Things Aren't Enjoyable When We Can't Enjoy Things
I was at an appointment with my oncologist. We were comparing symptoms and side effects like rashes, nausea, fatigue, activity level, and diet. My oncologist said he was concerned about depression because he sees it so much in cancer patients. I wondered: Is depression a side effect?
I’ve been a blood cancer patient since 2011. I have had two treatment breaks since then, as of my writing this, followed by two aggressive relapses. For a short time in between, I felt normal again. I had energy, appetite, and I was enjoying the things I used to do. It was great!
Then the walls came tumbling down again. First came bruising, then mouth sores, then infections and so on…
Comparing treatments and side effects
While talking to my oncologist, we compared the different treatments I had taken. With Gleevec I had an awful upset stomach, and my skin was easily infected. With Nilotinib I developed the craziest neuropathy. It felt like electric shocks, and my fingers and left foot were completely numb. With Sprycel I developed rashes that covered my chest, neck, and hairline, resulting in UV therapy when nothing else worked.

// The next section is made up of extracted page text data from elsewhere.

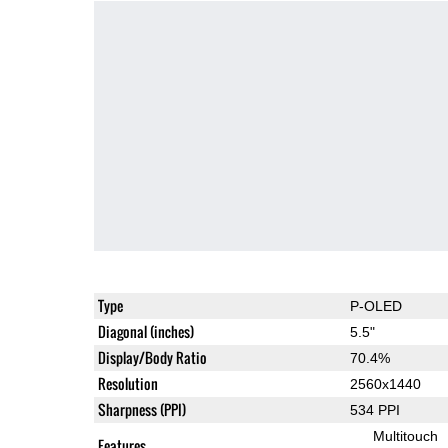
Type
P-OLED
Diagonal (inches)
5.5"
Display/Body Ratio
70.4%
Resolution
2560x1440
Sharpness (PPI)
534 PPI
Multitouch
Features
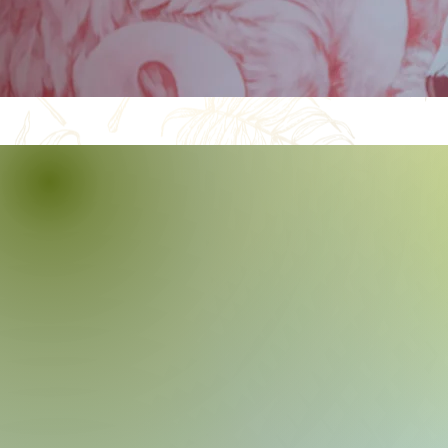
Let’s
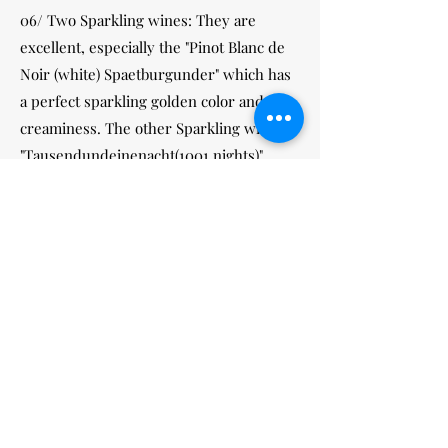
06/ Two Sparkling wines: They are
excellent, especially the "Pinot Blanc de
Noir (white) Spaetburgunder" which has
a perfect sparkling golden color and
creaminess. The other Sparkling wine is
"Tausendundeinenacht(1001 nights)"
by
Muskatelle
, I am sure you will love
these two.
07/ Five of the white wines are Kabinett
quality. They are the varieties Riesling,
Gruener Silvaner, Huxelrebe and two are
Kerner.
Please visit our website
http://www.yuikee.com/cgi-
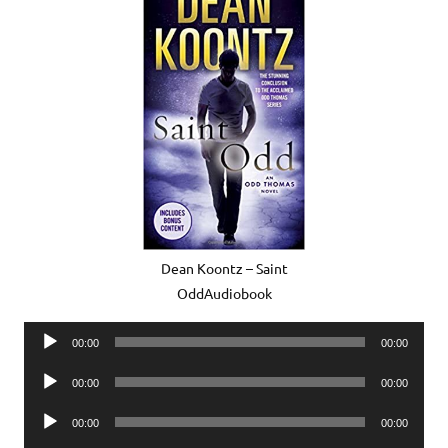
Dean Koontz – Saint
OddAudiobook
Audio
00:00
00:00
Player
Audio
00:00
00:00
Player
Audio
00:00
00:00
Player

As of my writing this, I take Asciminib, and I’m hoping for the best.
Is depression the diagnosis or the outcome?
When my oncologist asked about depression, I was stumped. I mean, it can be depressing, sure, but is depression the diagnosis or the outcome? I can’t say that I am depressed; I can only say that conditions are difficult and that difficulty doesn’t make life easier or better. Things just aren’t enjoyable when you aren’t able to enjoy things. It’s just that simple.
I think to be anxious when we are dealing with difficulties is incredibly normal. To be depressed when something is depressing just makes sense. Our situations and the conditions we live under have consequences. The anxiety is a result, the depression the consequence.
Mentally we are strong. The condition brings weakness. That’s my take on it.
So much can affect our mental health
When it comes to anxiety or depression, the conditions we live with make a big difference. There are symptoms, and side effects, and so much complicating our health. Finances can affect our health. Relationships can affect our health. Navigating the healthcare system can affect our health, too. It’s all connected.
There’s a swirling dervish of actions, and consequences, and things we deal with that are out of our control.
I think there is an expectation somehow that we be the same: the same employee, spouse, parent, etc., even though cancer literally runs through our veins. But that’s too much for everyone to expect. We are who we are with cancer now.
When conditions improve, so do I
One thing I know is that when conditions are good, we do well. When conditions are not good, we don’t do so well. Since 2011, all I’ve tried to do is improve the conditions I live with. That’s what treatment is to me. When the conditions improve, so do I.